### DATA SHOWN
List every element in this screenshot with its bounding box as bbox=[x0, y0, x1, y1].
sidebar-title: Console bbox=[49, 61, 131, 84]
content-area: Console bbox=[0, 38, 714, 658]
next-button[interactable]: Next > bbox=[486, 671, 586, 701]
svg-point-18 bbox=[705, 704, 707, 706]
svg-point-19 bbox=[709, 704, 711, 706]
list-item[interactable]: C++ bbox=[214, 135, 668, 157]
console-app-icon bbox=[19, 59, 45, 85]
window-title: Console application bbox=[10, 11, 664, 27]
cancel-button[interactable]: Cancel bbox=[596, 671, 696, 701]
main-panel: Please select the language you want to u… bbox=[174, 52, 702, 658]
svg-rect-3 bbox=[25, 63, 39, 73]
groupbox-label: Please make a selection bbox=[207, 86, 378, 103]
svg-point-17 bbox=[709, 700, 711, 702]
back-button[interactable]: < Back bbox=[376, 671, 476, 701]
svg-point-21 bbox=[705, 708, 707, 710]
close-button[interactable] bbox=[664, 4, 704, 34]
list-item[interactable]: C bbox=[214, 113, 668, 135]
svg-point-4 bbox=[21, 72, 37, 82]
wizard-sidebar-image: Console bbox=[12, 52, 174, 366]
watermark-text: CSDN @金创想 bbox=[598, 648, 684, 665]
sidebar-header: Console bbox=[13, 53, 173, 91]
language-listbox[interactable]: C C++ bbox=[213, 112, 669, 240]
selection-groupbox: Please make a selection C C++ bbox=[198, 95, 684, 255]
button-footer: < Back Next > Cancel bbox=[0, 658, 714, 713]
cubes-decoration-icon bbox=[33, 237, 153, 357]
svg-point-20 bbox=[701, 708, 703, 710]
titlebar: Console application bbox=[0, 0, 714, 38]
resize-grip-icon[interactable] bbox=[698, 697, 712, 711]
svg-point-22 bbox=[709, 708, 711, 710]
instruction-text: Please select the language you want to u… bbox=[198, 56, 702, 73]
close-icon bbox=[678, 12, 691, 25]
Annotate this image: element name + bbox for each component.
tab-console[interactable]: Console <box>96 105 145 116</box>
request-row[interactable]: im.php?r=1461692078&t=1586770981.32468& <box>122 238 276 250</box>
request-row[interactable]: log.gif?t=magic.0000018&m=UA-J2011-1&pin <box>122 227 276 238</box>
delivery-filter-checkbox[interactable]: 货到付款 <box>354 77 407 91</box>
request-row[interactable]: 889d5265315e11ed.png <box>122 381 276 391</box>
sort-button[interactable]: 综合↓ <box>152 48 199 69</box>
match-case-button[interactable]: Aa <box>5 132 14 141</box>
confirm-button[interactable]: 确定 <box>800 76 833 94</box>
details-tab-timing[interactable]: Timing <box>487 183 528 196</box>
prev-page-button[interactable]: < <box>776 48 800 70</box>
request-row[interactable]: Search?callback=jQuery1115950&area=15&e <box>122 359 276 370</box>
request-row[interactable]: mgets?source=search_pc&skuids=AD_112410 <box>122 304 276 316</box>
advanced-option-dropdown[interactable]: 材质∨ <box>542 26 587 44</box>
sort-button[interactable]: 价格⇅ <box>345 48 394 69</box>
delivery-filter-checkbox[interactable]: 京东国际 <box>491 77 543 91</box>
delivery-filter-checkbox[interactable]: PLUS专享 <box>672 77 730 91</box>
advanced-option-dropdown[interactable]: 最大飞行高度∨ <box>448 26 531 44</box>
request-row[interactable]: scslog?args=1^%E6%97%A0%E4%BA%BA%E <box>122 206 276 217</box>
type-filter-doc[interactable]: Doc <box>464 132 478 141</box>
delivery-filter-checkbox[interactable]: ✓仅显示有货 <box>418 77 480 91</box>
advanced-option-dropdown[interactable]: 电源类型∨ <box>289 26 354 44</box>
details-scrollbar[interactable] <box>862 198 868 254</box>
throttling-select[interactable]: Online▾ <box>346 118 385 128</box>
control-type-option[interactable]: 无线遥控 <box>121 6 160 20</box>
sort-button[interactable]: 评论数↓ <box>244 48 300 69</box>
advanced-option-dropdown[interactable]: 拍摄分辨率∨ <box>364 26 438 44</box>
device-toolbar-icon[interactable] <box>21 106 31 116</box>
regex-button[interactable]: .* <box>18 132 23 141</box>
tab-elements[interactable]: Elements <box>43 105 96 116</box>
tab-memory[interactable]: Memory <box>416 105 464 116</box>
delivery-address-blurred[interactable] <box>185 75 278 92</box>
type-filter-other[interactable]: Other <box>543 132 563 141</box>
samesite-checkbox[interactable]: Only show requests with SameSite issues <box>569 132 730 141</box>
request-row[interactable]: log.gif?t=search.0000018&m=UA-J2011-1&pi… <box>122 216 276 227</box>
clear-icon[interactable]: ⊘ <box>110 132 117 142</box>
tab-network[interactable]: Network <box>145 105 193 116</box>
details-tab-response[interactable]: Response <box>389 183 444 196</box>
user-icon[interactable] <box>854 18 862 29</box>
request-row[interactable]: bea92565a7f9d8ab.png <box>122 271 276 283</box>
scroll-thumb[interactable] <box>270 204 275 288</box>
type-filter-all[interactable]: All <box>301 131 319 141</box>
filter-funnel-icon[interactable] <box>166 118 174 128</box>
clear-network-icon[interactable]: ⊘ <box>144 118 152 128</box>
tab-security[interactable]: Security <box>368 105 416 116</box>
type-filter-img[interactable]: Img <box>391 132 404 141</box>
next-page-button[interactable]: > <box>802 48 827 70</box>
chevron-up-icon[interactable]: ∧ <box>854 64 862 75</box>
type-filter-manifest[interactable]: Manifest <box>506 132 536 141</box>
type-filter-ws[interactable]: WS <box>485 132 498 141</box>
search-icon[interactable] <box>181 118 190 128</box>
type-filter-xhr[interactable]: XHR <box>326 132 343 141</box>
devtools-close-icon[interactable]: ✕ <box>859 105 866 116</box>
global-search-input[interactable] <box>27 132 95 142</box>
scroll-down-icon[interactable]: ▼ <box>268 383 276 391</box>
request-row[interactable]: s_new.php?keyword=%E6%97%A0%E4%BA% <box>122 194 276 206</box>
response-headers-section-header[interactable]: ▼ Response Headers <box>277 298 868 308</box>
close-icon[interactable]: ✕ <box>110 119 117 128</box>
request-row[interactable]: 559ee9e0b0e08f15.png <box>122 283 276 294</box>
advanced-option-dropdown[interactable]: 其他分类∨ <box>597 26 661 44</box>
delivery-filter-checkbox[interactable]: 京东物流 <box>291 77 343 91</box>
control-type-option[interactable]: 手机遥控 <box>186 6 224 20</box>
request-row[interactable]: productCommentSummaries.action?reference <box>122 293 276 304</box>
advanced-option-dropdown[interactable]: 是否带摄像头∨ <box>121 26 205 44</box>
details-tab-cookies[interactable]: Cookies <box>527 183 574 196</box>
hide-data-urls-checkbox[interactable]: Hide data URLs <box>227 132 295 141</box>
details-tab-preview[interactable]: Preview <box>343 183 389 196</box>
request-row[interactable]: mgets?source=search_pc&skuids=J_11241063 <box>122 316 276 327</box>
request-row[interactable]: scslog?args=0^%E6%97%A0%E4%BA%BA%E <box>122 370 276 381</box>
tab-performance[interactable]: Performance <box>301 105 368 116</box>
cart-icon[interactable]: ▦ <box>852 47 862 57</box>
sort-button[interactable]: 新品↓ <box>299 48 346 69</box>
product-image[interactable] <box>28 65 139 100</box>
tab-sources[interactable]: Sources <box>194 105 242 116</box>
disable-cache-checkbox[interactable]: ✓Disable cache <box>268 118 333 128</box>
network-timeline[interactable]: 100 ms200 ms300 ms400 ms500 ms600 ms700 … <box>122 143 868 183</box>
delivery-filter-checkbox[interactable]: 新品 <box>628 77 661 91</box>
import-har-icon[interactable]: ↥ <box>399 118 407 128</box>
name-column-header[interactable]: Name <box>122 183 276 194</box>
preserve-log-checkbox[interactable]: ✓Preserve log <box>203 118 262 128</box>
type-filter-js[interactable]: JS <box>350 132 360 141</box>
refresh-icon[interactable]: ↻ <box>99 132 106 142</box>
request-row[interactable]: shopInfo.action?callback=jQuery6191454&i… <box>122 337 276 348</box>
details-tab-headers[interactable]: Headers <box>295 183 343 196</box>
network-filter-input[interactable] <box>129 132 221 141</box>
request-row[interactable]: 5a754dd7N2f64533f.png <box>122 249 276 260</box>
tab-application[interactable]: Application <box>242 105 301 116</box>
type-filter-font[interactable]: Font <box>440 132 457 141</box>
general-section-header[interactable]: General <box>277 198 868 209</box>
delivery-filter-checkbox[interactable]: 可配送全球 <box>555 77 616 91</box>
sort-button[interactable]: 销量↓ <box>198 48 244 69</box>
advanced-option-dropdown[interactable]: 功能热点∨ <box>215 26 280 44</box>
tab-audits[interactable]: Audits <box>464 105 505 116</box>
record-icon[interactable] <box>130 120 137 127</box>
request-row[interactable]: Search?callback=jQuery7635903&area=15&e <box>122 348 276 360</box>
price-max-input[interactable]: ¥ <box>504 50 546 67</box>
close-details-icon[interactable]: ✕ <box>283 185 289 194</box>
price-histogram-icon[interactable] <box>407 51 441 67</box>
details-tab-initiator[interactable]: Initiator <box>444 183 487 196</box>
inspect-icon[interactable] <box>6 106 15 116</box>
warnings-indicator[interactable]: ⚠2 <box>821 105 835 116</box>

### TASK ITEM
Copy out, from the records above, every line that holds the string "clear".

### RESPONSE BOX
clear-icon[interactable]: ⊘ <box>110 132 117 142</box>
clear-network-icon[interactable]: ⊘ <box>144 118 152 128</box>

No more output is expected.